To do: Restrict the output to the lines below starting at the one that contains "You are a GUI" and ending at the one that contains "Task: Click on the Sports & Recreation", and restate them word for word, both ends included.

Dataset content:
#####

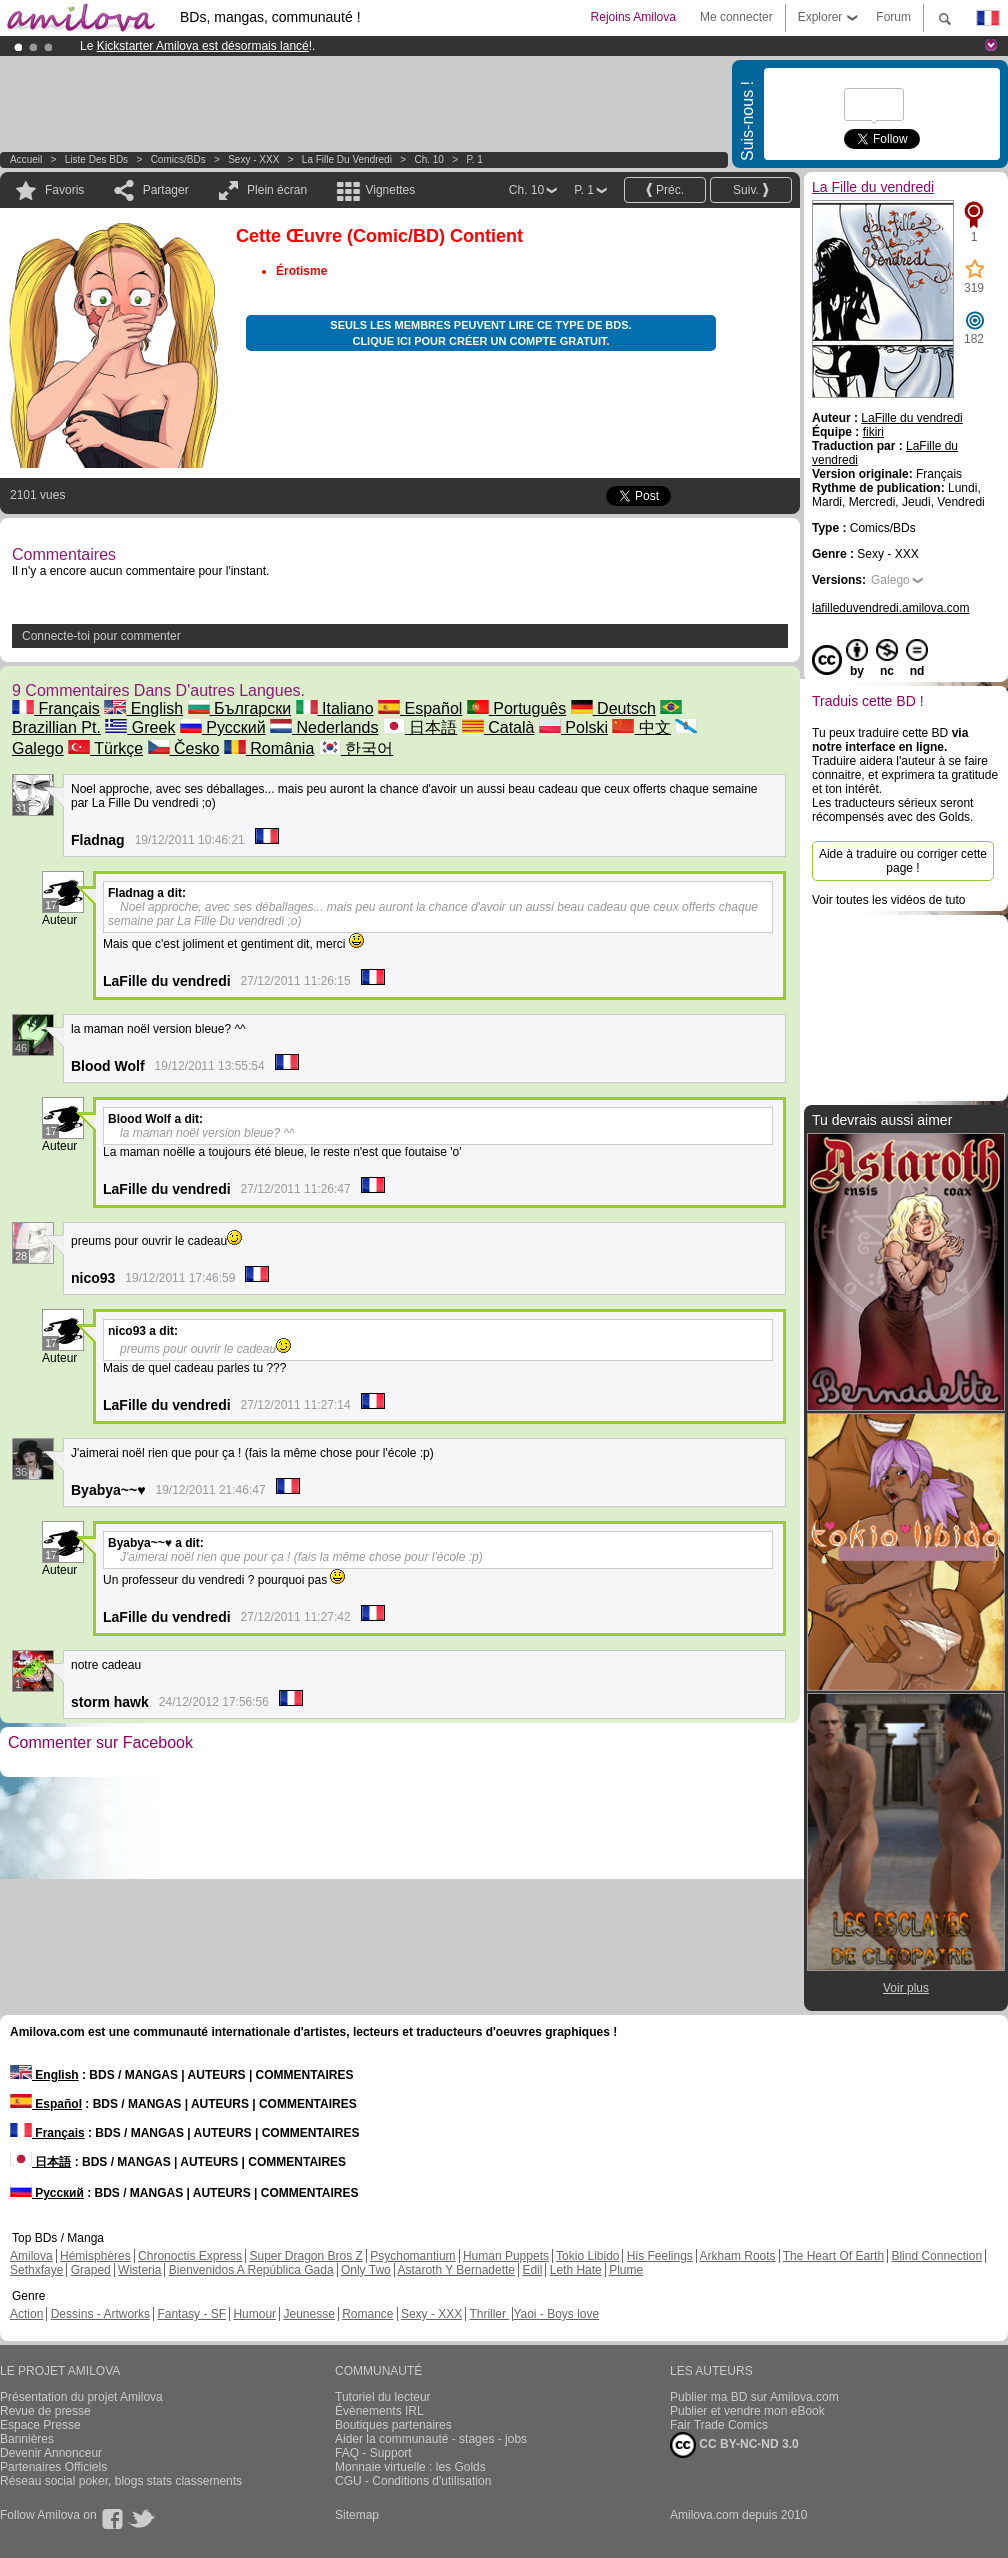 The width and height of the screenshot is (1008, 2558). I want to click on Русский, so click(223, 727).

#####

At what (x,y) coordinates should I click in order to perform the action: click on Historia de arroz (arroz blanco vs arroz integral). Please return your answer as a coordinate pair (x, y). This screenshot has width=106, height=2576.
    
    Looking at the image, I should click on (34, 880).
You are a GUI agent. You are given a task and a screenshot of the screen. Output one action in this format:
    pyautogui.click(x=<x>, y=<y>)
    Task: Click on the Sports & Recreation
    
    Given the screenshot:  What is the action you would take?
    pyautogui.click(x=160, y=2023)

#####

Written response:
You are a GUI agent. You are given a task and a screenshot of the screen. Output one action in this format:
    pyautogui.click(x=<x>, y=<y>)
    Task: Click on the Sports & Recreation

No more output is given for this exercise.